# Quick Tear Stain Removal?



## aea6574 (Feb 18, 2006)

Howdy All:

I hope you are doing well.

As some of you know I have not done the Tylan thing yet as I was waiting for the hounds to get older. BUT.......



There is a dog event coming up at our Victorian Festival in two days. With cutest dog, smallest dog, best costume, biggest dog, most like owner and maybe more contests. 


SO.....

We are trying to get rid of the tear stains. We have tried the Polident thing for the last two days but not much luck.

Any thoughts???


I know I am crazy but the local paper had a picture with some woman and her Yorkie/Shitzu who thinks she is going to win it all.
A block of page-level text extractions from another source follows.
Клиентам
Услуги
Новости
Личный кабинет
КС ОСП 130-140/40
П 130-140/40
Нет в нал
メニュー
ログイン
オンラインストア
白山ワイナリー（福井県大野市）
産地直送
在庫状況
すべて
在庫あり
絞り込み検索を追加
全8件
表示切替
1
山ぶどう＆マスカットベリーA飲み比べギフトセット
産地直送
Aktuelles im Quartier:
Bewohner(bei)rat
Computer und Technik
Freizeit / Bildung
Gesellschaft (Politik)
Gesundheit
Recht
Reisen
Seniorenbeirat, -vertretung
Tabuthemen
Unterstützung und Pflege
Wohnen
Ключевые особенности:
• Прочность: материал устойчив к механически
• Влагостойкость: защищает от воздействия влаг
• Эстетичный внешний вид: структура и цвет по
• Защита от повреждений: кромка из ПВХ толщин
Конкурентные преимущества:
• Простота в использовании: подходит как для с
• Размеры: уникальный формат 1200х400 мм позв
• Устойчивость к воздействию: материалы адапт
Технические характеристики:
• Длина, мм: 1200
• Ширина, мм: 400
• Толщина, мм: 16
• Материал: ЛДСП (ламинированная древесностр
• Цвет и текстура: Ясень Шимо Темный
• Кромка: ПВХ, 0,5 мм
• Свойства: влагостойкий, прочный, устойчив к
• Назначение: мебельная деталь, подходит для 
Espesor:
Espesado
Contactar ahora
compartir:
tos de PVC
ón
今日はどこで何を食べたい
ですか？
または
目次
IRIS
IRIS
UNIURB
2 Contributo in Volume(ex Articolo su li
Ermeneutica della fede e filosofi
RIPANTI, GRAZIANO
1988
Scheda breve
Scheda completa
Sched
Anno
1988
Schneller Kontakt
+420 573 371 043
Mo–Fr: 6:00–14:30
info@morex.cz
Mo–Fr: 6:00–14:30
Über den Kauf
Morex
I want to come in with the hounds and have them be swept away on the shoulders of everyone carrying away all the trophies because of their greatness. (not the biggest dog one though)


----------



## Dove (Feb 12, 2006)

I would say your best bet is to try and cover (hide) the stains rather than try to remove them this late in the game...You could try the MOM mix which seems to work best of every thing but it don't get rid over night either...I have tried several things and none of them work quickly...


----------



## Circe's Mommy (Jul 8, 2006)

Are you using the Polident overnight whitening? Putting it on and leaving it overnight? It should lighten by half. Then just use biogroom to hide the stain, it is a white goop I call it, sort of like applying make-up to the face. Good luck and hope you win!


----------



## Furbaby's Mommie (Jul 10, 2004)

How bad is it? Are we talking a little at corner of the eyes, or whole face?

Do you have a groomer? Have you consulted them?
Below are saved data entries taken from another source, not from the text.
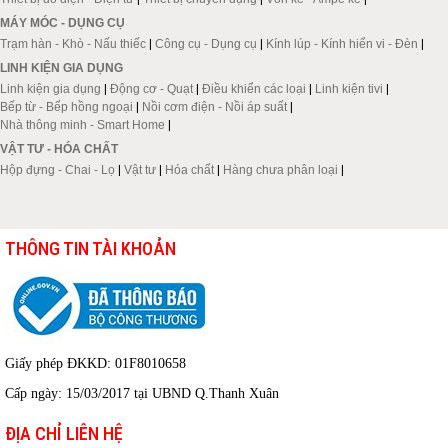
MÁY MÓC - DỤNG CỤ
Trạm hàn - Khò - Nấu thiếc
|
Công cụ - Dụng cụ
|
Kính lúp - Kính hiển vi - Đèn
|
LINH KIỆN GIA DỤNG
Linh kiện gia dụng
|
Động cơ - Quạt
|
Điều khiển các loại
|
Linh kiện tivi
|
Bếp từ - Bếp hồng ngoại
|
Nồi cơm điện - Nồi áp suất
|
Nhà thông minh - Smart Home
|
VẬT TƯ - HÓA CHẤT
Hộp đựng - Chai - Lọ
|
Vật tư
|
Hóa chất
|
Hàng chưa phân loại
|
THÔNG TIN TÀI KHOẢN
Giấy phép ĐKKD: 01F8010658
Cấp ngày: 15/03/2017 tại UBND Q.Thanh Xuân
ĐỊA CHỈ LIÊN HỆ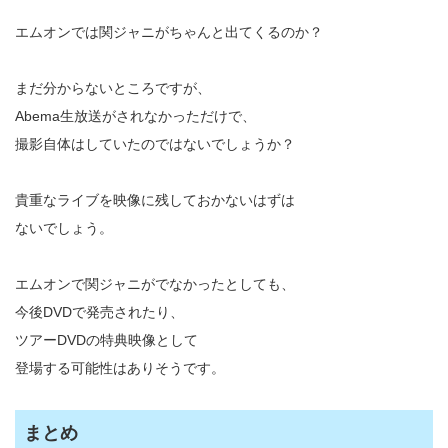
エムオンでは関ジャニがちゃんと出てくるのか？
まだ分からないところですが、
Abema生放送がされなかっただけで、
撮影自体はしていたのではないでしょうか？
貴重なライブを映像に残しておかないはずは
ないでしょう。
エムオンで関ジャニがでなかったとしても、
今後DVDで発売されたり、
ツアーDVDの特典映像として
登場する可能性はありそうです。
まとめ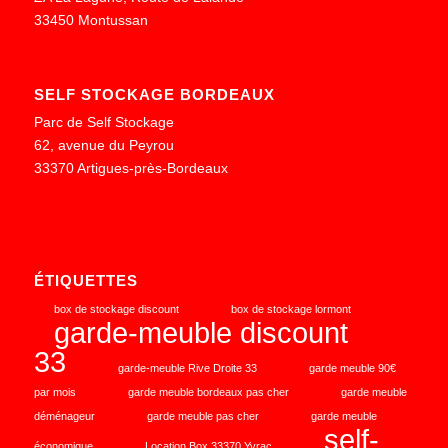
33450 Montussan
SELF STOCKAGE BORDEAUX
Parc de Self Stockage
62, avenue du Peyrou
33370 Artigues-près-Bordeaux
ÉTIQUETTES
box de stockage discount
box de stockage lormont
garde-meuble discount
33
garde-meuble Rive Droite 33
garde meuble 90€
par mois
garde meuble bordeaux pas cher
garde meuble
déménageur
garde meuble pas cher
garde meuble
self-
économique
Location Box 33370 Yvrac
2 days is like, NO time! You could try the kind of 3% peroxide used for cuts. It works on protein like blood. It's not strong enough to actually bleach the hair--but don't get it in the eyes. I've heard of a mixture of Milk of Magnesia and 'something'--maybe the peroxide? There is a white cake 'makeup' made for white dogs that can be put on the hair near the eyes (Bio Groom makes some), also white powder for show dogs.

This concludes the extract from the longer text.